Precision and recall can help illuminate your performance better. Use the precision_score and recall_score available in sklearn.metrics to compute those quantities.

What’s the precision?

In [19]:
from sklearn.metrics import *
In [20]:
precision_score(labels_test,clf.predict(features_test))
Out[20]:
0.0

What’s the recall?

(Note: you may see a message like UserWarning: The precision and recall are equal to zero for some labels. Just like the message says, there can be problems in computing other metrics (like the F1 score) when precision and/or recall are zero, and it wants to warn you when that happens.)

Obviously this isn’t a very optimized machine learning strategy (we haven’t tried any algorithms besides the decision tree, or tuned any parameters, or done any feature selection), and now seeing the precision and recall should make that much more apparent than the accuracy did.

In [21]:
recall_score(labels_test,clf.predict(features_test))
Out[21]:
0.0

In the final project you’ll work on optimizing your POI identifier, using many of the tools learned in this course. Hopefully one result will be that your precision and/or recall will go up, but then you’ll have to be able to interpret them.

Here are some made-up predictions and true labels for a hypothetical test set; fill in the following boxes to practice identifying true positives, false positives, true negatives, and false negatives. Let’s use the convention that “1” signifies a positive result, and “0” a negative.

predictions = [0, 1, 1, 0, 0, 0, 1, 0, 1, 0, 0, 1, 0, 0, 1, 1, 0, 1, 0, 1]

true labels = [0, 0, 0, 0, 0, 0, 1, 0, 1, 1, 0, 1, 0, 1, 1, 1, 0, 1, 0, 0]

How many true positives are there?

In [23]:
predictions = [0, 1, 1, 0, 0, 0, 1, 0, 1, 0, 0, 1, 0, 0, 1, 1, 0, 1, 0, 1]
true_labels = [0, 0, 0, 0, 0, 0, 1, 0, 1, 1, 0, 1, 0, 1, 1, 1, 0, 1, 0, 0]

What's the precision of this classifier?

In [27]:
precision_score(true_labels,predictions)
Out[27]:
0.66666666666666663

What's the recall of this classifier?

In [28]:
recall_score(true_labels,predictions)
Out[28]:
0.75

Making sense of metrics

“My true positive rate is high, which means that when a POI is present in the test data, I am good at flagging him or her.”

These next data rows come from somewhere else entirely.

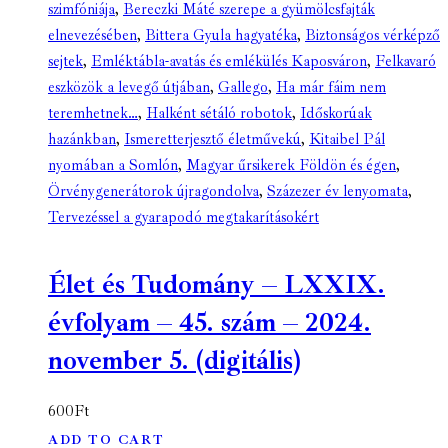
szimfóniája
,
Bereczki Máté szerepe a gyümölcsfajták
elnevezésében
,
Bittera Gyula hagyatéka
,
Biztonságos vérképző
sejtek
,
Emléktábla-avatás és emlékülés Kaposváron
,
Felkavaró
eszközök a levegő útjában
,
Gallego
,
Ha már fáim nem
teremhetnek…
,
Halként sétáló robotok
,
Időskorúak
hazánkban
,
Ismeretterjesztő életművekú
,
Kitaibel Pál
nyomában a Somlón
,
Magyar űrsikerek Földön és égen
,
Örvénygenerátorok újragondolva
,
Százezer év lenyomata
,
Tervezéssel a gyarapodó megtakarításokért
Élet és Tudomány – LXXIX.
évfolyam – 45. szám – 2024.
november 5. (digitális)
600
Ft
ADD TO CART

“My identifier doesn’t have great precision, but it does have good recall. That means that, nearly every time a POI shows up in my test set, I am able to identify him or her. The cost of this is that I sometimes get some false positives, where non-POIs get flagged.”

“My identifier doesn’t have great recall, but it does have good precision. That means that whenever a POI gets flagged in my test set, I know with a lot of confidence that it’s very likely to be a real POI and not a false alarm. On the other hand, the price I pay for this is that I sometimes miss real POIs, since I’m effectively reluctant to pull the trigger on edge cases.”

My identifier has a really great F1 score.

This is the best of both worlds. Both my false positive and false negative rates are low, which means that I can identify POI’s reliably and accurately. If my identifier finds a POI then the person is almost certainly a POI, and if the identifier does not flag someone, then they are almost certainly not a POI.”

There’s usually a tradeoff between precision and recall--which one do you think is more important in your POI identifier? There’s no right or wrong answer, there are good arguments either way, but you should be able to interpret both metrics and articulate which one you find most important and why.